Kelas menjadi gaduh.
“Sabar...,”  kataku, “coba ada berapa orang yang kehilangan pulpen?” tanyaku.
Tak dinyana ternyata ada enam orang yang mengaku kehilangan pulpen. Kelas kembali ribut.
Wah... alamat terganggu nih kegiatan belajar mengajarku. Muncul dilema yang banyak dihadapi oleh guru. Mau meneruskan materi atau menyelesaikan masalah ini. Tapi, bukankah ini adalah bagian dari belajar juga. Ini bagian dari membangun karakter yang harus aku pahamkan juga kepada anak-anak. Belajar ilmu itu tidak hanya kognitif saja. Justru belajar tentang karakter jujur, mau bertanggung jawab ini yang menurut para pakar pendidikan yang harus ditanamkan kuat-kuat kepada para siswa. 
Timbul ideku untuk membuat suasana seperti di sebuah pengadilan.

“Hei... Kalian mau menemukan orang isengnya tidak?”
“Mau Pak!”
“Kalau begitu jangan ribut ya..!”
Akhirnya suasana terkendali. Murid-muridku agak tenang.
Aku duduk di meja guru sambil memegang penghapus white board. Aku katakan bahwa aku akan menjadi hakim sekaligus jaksa dalam pengadilan kelas.
“Tadi kamu lihat siapa yang mengambil pulpen?” Tanyaku kepada anak yang pertama mengaku kehilangan.
“Nggak sih Pak, tapi kata temanku Valen, si Rafi yang ambil.”
“Betul begitu Valen?” 
“Tadi sih gak liat. Kemarin dia yang ambil pulpen aku Pak.”
“Itu kan kemarin. Aku kan udah ngasih lagi pulpennya ke kamu!” kata Rafi membela diri.
“Ya udah rafi kamu maju ke depan kelas,” kataku sambil tersenyum.
Akhirnya dengan sedikit bujukan dia mau maju ke kelas.
Kelas kembali agak ramai
“Harap tenang, pengadilan akan dilanjutkan,”  kataku sambil mengetuk meja dengan penghapus tadi.
Ruangan tenang lagi.

“Selain Rafi, siapa lagi yang kalian curigai?” tanyaku.
Akhirnya muncul beberapa nama disebutkan.
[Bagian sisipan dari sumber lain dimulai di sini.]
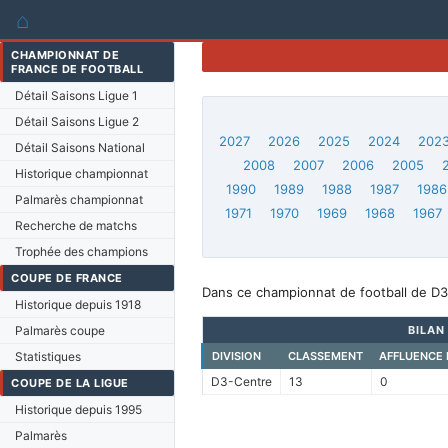
⌂
CHAMPIONNAT DE
FRANCE DE FOOTBALL
Détail Saisons Ligue 1
Détail Saisons Ligue 2
2027
2026
2025
2024
202
Détail Saisons National
2008
2007
2006
2005
Historique championnat
1990
1989
1988
1987
1986
Palmarès championnat
1971
1970
1969
1968
1967
Recherche de matchs
Trophée des champions
COUPE DE FRANCE
Dans ce championnat de football de D3
Historique depuis 1918
Palmarès coupe
BILAN
Statistiques
DIVISION
CLASSEMENT
AFFLUENCE
D3-Centre
13
0
COUPE DE LA LIGUE
Historique depuis 1995
Palmarès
Ketika namanya tersebut Onsu berkata, “Itu sih fitnah Pak..!”
“Kalau begitu tenang saja, nak. Kamu berhak membela diri,” kataku.
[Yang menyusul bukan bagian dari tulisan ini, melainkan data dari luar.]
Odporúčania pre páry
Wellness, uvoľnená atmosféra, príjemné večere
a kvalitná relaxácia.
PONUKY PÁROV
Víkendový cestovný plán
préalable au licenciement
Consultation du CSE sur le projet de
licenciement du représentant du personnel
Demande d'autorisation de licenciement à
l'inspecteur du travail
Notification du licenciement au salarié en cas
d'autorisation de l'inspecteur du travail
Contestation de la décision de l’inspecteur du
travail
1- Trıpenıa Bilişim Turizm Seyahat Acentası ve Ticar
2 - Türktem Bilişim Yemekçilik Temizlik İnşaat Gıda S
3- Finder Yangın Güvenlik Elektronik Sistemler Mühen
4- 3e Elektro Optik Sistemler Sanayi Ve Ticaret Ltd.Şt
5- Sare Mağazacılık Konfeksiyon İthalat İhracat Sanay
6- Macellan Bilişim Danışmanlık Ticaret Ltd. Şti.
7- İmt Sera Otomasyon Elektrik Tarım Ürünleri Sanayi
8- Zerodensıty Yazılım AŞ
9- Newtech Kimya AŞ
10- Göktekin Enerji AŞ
Satu hal yang perlu dicatat di dalam peristiwa ini bahwa mereka tidak menunjukkan wajah yang tegang. Ini yang aku mau. Siapa pun yang ada di dalam ruangan itu tidak boleh merasa ditekan. Ini tujuan dari permainan di pengadilan ini.
Setelah enam siswa yang disebut berdiri di depan kelas, mulailah tugasku sebagai seorang jaksa sekaligus detektif.
“Sule, jelaskan kepada teman-temanmu mengapa kamu bukan pencuri pulpen Ayu,” kataku.
Sambil cengar-cengir Sule menjawab, Itu udah lama Pak. Udah dikembaliin. Ayu-nya aja yang masih dendam.”
“Betul ayu begitu?”
“Tapi kan itu minggu yang lalu.”
Ayu tersenyum malu.
“Sule kamu boleh kembali ke tempat duduk,” kataku, “Andre tolong jelaskan!”
“Tadi saya cuma lihat-lihat wadah pensil Raisa Pak.”
“Hu....modus!!”  teriak temannya.
“Ih bener Pak.”
“Tenang semua,” kataku kembali sambil mengetukkan penghapus ke meja.
“Raisa, betulkah  Andre hanya melihat-lihat tempat pensil kamu?”
“Iya Pak, tapi kemarin dia gak ngembaliin pulpen yang dia pinjem.
“Kapan?”
“Kemarin.”
“Enggak.”
“Iya bener”
Hadeeuh... dasar anak anak aada saja debat kusirnya
“Bagaimana menurut kalian apakah Andre masih bisa dicurigai?”
“Masih Pak......!!” jawab teman-temannya.
“Ya sudah. Andre kamu berdiri dulu di depan kelas.”
“Hu...... “ teriak temannya.
“Semua harap tenang,” kataku.
Ada dua orang yang aku suruh duduk kembali ke kursi karena alasan yang aneh. Mereka para penuduh ingin dua temannya maju ke depan kelas karena keduanya adalah anak pendiam, jarang maju ke depan kelas. Itu diketahui berdasarkan interogasiku dengan mereka dan yang pihak menuduh. 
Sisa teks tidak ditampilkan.